Quantumania is basically 2010’s Tron: Legacy with a fresh coat of paint. Family gets pulled into another realm. Said realm is ruled by a major villain who wishes to spread their evil outside of the realm. Family must find a way to escape realm, yet ensure that the villain doesn’t get out as well. Quantumania‘s execution of the plan is far better than Tron‘s and I found myself truly worrying about the fates of the Lang/Van Dyne family in some of the scenes. I have to give a bit of kudos to whoever had the idea to have “the little guy” in Ant-Man be the first to square off with such a villain like Kang. For me, the end result was the opposite of watching the Hulk’s first interaction with Thanos. Back then, audiences may have thought that if the Hulk was dispatched so easily, what would that say for everyone else? In Quantumania, Scott and Hope give it their all, despite only really having their wits, fists, family & science. It was a bit more rewarding for me. There’s also something of a heist element to Quantumania, but it’s unfortunately weaker than the first two films. I would have loved to see a plan/info gathering/execution chapter to it all, but it never gets there.

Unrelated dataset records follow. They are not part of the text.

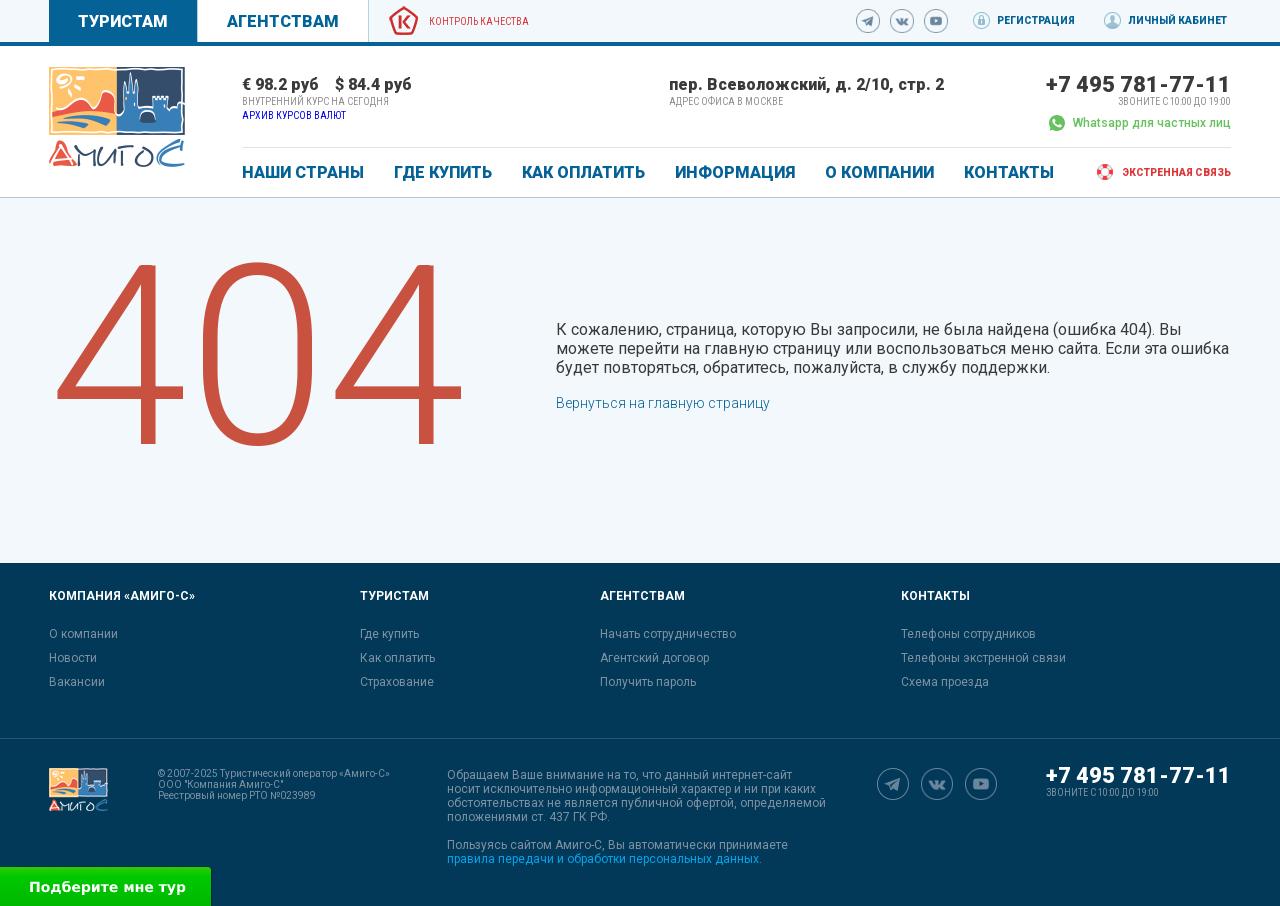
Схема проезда (945, 682)
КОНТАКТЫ (1009, 172)
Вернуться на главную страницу (663, 403)
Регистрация (1036, 20)
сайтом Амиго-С (556, 845)
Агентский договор (654, 658)
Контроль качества (479, 21)
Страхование (397, 682)
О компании (83, 634)
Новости (73, 658)
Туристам (123, 21)
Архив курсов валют (294, 115)
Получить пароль (648, 682)
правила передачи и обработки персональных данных (603, 859)
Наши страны (303, 172)
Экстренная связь (1176, 172)
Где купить (389, 634)
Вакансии (77, 682)
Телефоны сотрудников (968, 634)
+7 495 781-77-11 (1138, 84)
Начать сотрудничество (668, 634)
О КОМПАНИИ (879, 172)
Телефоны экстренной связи (983, 658)
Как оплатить (397, 658)
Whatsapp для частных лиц (1140, 123)
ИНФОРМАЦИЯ (735, 172)
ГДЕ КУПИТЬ (443, 172)
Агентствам (283, 21)
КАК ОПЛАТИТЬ (583, 172)
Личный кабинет (1177, 20)
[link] (117, 117)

Musically speaking, it’s nice to have Christophe Beck back on board for another installment. He’s taken the Ant-Man theme to new heights and the music throughout fits the film well. While there aren’t any standout songs like “Anthropodie” on the last film, the score overall turns a simple heist theme into an epic fight of good vs. evil.

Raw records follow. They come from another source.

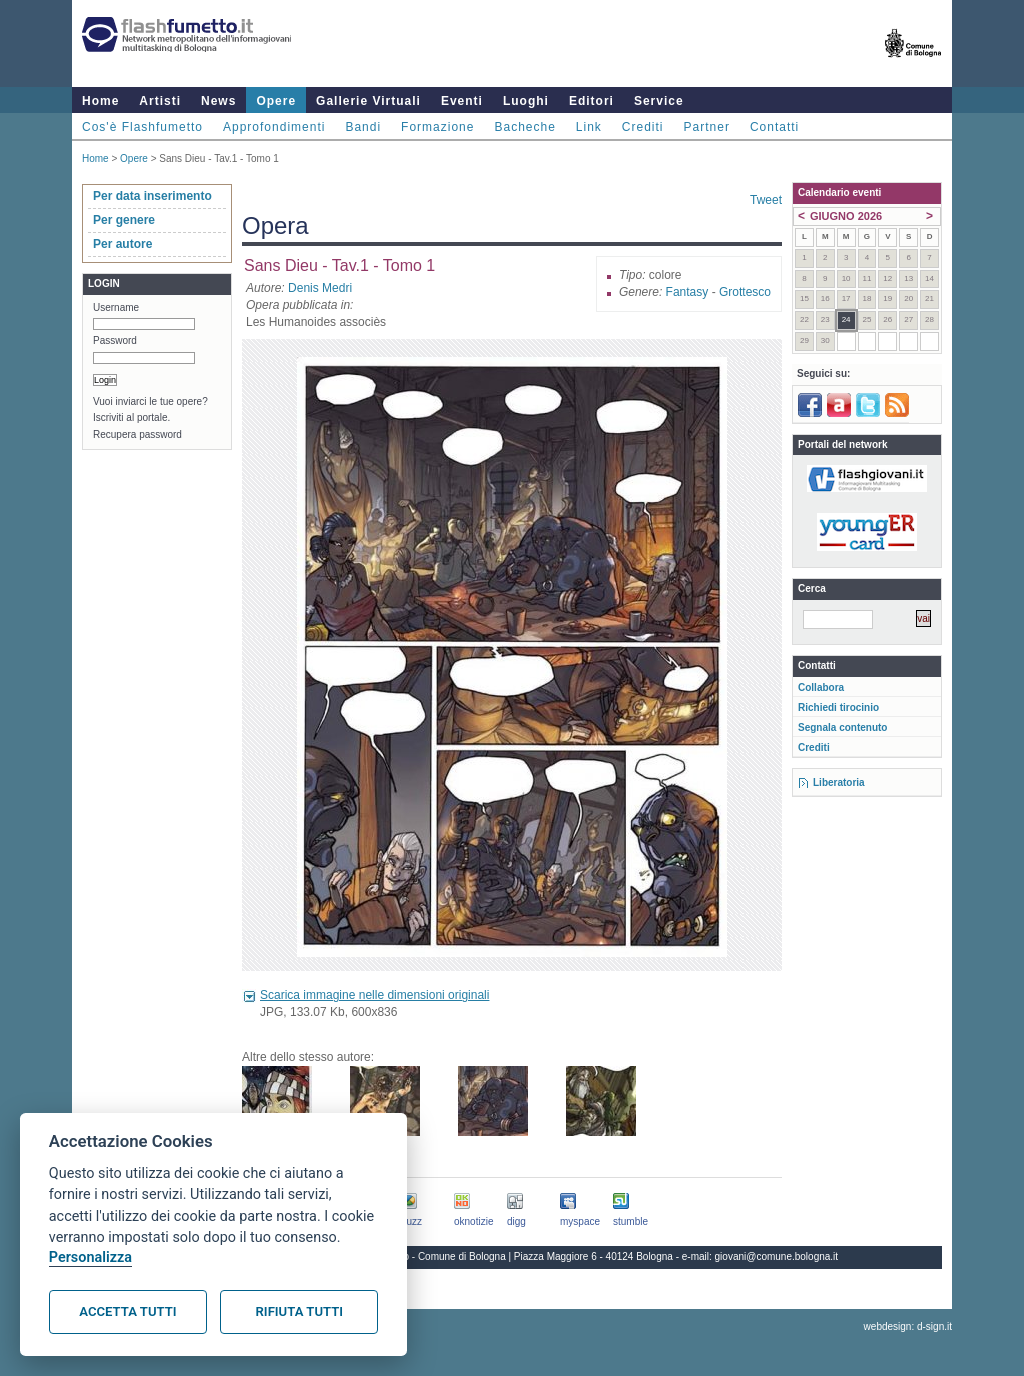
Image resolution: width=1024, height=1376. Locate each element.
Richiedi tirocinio (838, 707)
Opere (276, 101)
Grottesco (745, 292)
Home (100, 101)
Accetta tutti (127, 1311)
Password (115, 340)
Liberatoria (839, 782)
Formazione (437, 127)
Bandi (363, 127)
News (218, 101)
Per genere (124, 220)
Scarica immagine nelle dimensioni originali (374, 995)
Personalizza (90, 1257)
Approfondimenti (274, 127)
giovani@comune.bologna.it (777, 1256)
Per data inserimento (152, 196)
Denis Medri (320, 288)
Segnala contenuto (842, 727)
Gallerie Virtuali (368, 101)
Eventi (462, 101)
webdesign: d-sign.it (908, 1326)
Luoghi (526, 101)
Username (116, 307)
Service (659, 101)
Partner (707, 127)
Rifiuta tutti (299, 1311)
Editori (591, 101)
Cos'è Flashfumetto (142, 127)
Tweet (766, 200)
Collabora (821, 687)
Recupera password (137, 434)
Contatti (774, 127)
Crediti (643, 127)
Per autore (122, 244)
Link (589, 127)
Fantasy (687, 292)
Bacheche (524, 127)
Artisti (160, 101)
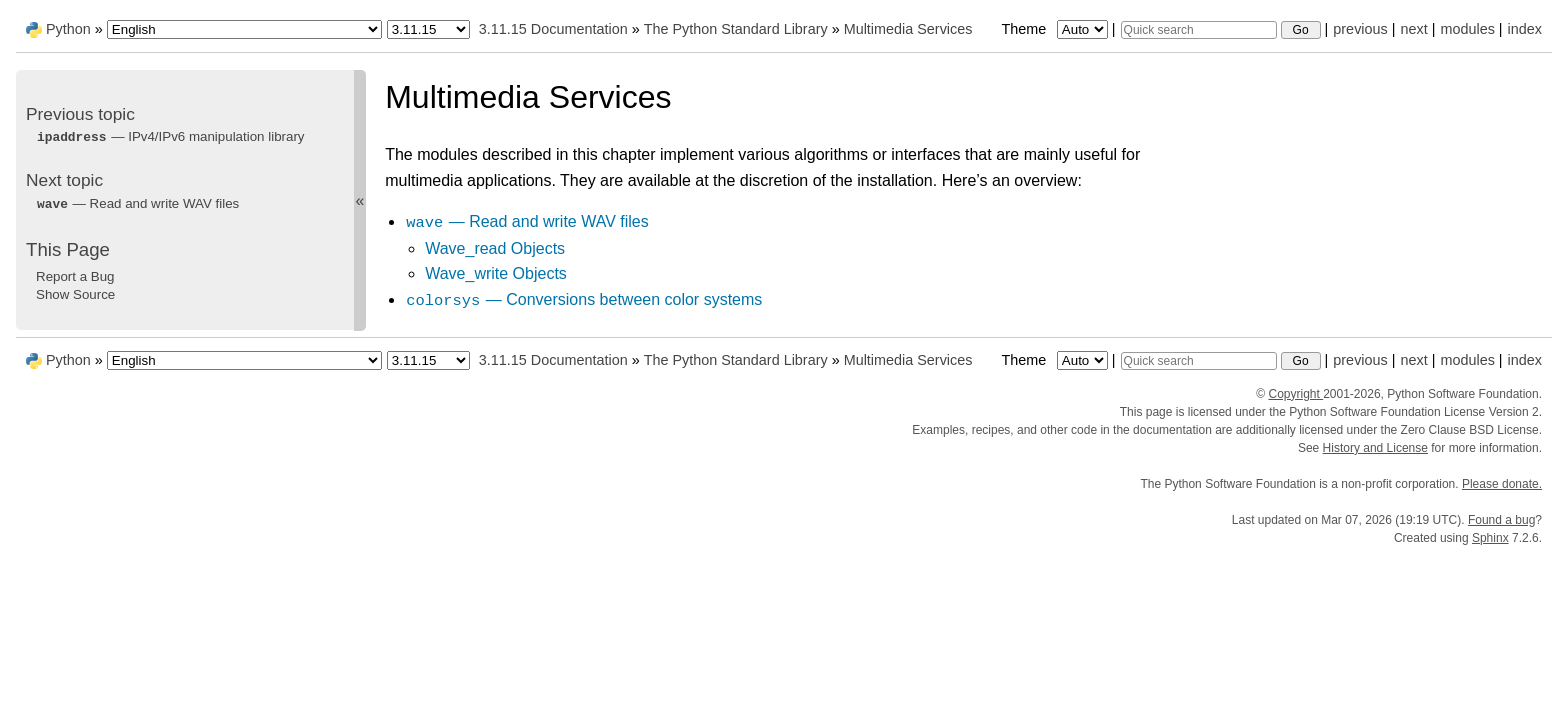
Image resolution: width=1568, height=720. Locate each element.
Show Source (75, 294)
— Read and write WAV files (527, 221)
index (1525, 29)
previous (1360, 29)
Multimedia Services (908, 29)
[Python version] (428, 29)
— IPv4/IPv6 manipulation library (170, 136)
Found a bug (1501, 520)
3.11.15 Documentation (553, 29)
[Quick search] (1199, 30)
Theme (1056, 29)
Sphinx (1490, 538)
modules (1467, 29)
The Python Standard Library (736, 29)
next (1413, 29)
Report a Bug (75, 276)
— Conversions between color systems (583, 299)
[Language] (244, 29)
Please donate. (1502, 484)
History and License (1375, 448)
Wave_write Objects (496, 273)
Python (68, 29)
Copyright (1295, 394)
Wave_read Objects (495, 248)
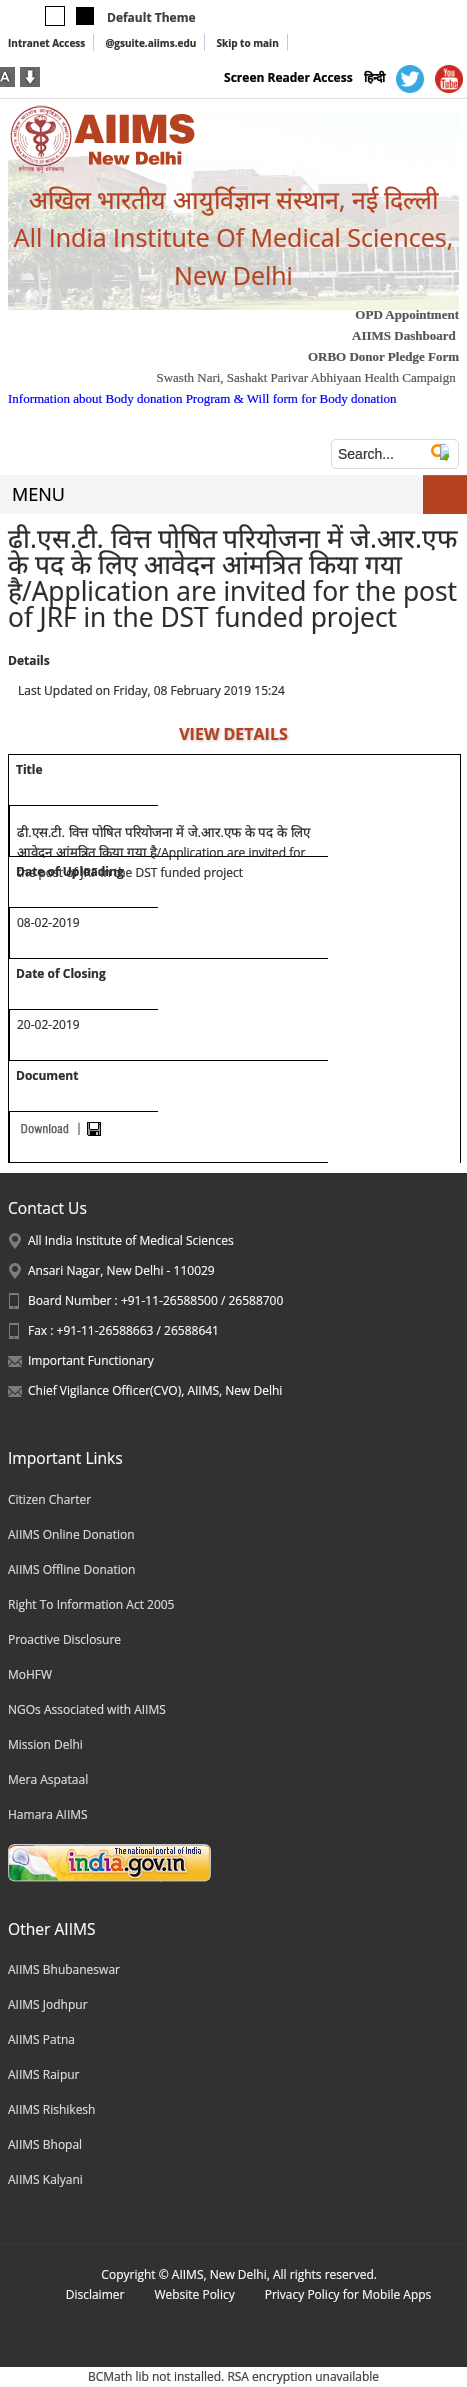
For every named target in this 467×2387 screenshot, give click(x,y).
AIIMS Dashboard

Although the 3D in the film is nice, it’s not really required. For me, the effect faded after a while, only to resurface in key sequences. That could be mostly my fault for sitting in the front row, or perhaps the Avatar films have spoiled me. There’s a lot of CGI at work with the Quantum Zone, and I thought they did okay with it, for the most part. There’s nothing to complain about. Then again, we’ve kind of seen it before in every other multiverse story leading up to this.

Overall, Quantumania is a fun ride into the Quantum Zone. We’re given a chance to see Janet Van Dyne shine in her element. Every member of the entire Ant-Man family has something to offer (even Michael Douglas, who is smooth with the one liners), and it wasn’t particularly bad, as third films go.